容悦不想打击娘亲的积极性,可她还是忍不住说:“这牌子太容易模仿啦。”
“容易模仿?”萧夫人举起牌子:“你以为这是铜的?”
容悦凑上去研究半天,总算来了点兴致:“咦,真的耶,乍看像铜,仔细看又不是。”
萧夫人自豪地摸着自家宝贝:“这根本就不是铜,而是一种罕见的质材。”
“什么质材?”容悦差点猜“合金”的。
萧夫人低头笑了笑:“我也不知道。”
容悦本打算糗她两句,却见萧夫人正色道:“虽不知是什么材料做的,却知道它有何妙用,等你再长大点,娘就告诉你。”
容悦点点头,她明白萧夫人的顾虑。这具身体年龄尚小,又养在深闺,不识人间险恶,容易受骗上当,万一把令牌的秘密泄露出去就糟了。
萧夫人若信得过她,把暗人交给她管,她定能带出一支精锐部队。萧夫人信不过,也没啥,又不曾肩负改朝换代的重任,操那个心做什么?如果可能的话,容悦希望重生的这一世活得轻松自在点,对付容徽、容恬之流多的是办法,她可不想因此而劳心劳力、累死累活。
母女俩聊着聊着,又把话题绕到搬家上,分析形势,权衡利弊,最后决定:还是尽快搬吧!
萧夫人怅然若失:“我一嫁进来就住在这里,十几年不曾挪窝。
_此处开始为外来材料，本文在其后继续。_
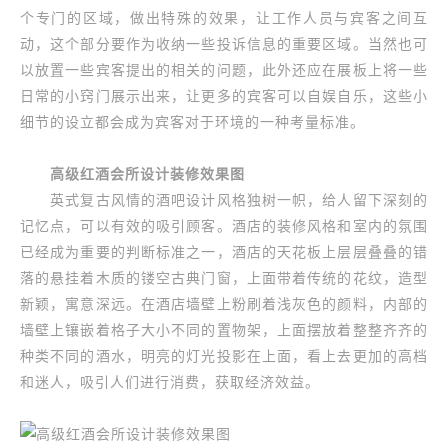
个专门的区域，做出特殊的效果，让工作人员与宾客之间互
动，这个部分要作为收纳一些投诉信息的重要区域。当然也可
以放置一些宾客提出的相关的问题，此外还应在展板上将一些
日常的小窍门展示出来，让更多的宾客可以自娱自乐，这些小
细节的设立都会成为宾客对于环境的一种考量标准。
高级红酒会所设计装修效果图
英式复古风情的酒吧设计风格独树一帜，给人留下深刻的
记忆点，可以有效的吸引顾客。酒店的装修风格和室内的氛围
已经成为重要的判断标准之一，酒店的天花板上层层叠叠的错
落的悬挂着木质的镂空古典门窗，上面带着传统的花纹，造型
新颖，寓意深远。在酒店墙壁上粉刷着浅灰色的颜料，内部的
墙壁上镶嵌着格子大小不同的置物架，上面摆放着整整齐齐的
种类不同的酒水，明亮的灯光投影在上面，看上去更加的高档
和迷人，吸引人们进行消费，获取经济效益。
这里的一桌一椅,一草一木,都有你父亲的气息,你当我真是舍不得那条秘道?”
“我明白太太的感受”,容悦搂住娘的肩头,抚慰一番后,问出了心中的疑惑:“大伯不过是庶子,身边有那么多妻妾。父亲是嫡出,怎么这偌大的梧桐院里,只有我们娘儿两个厮守?”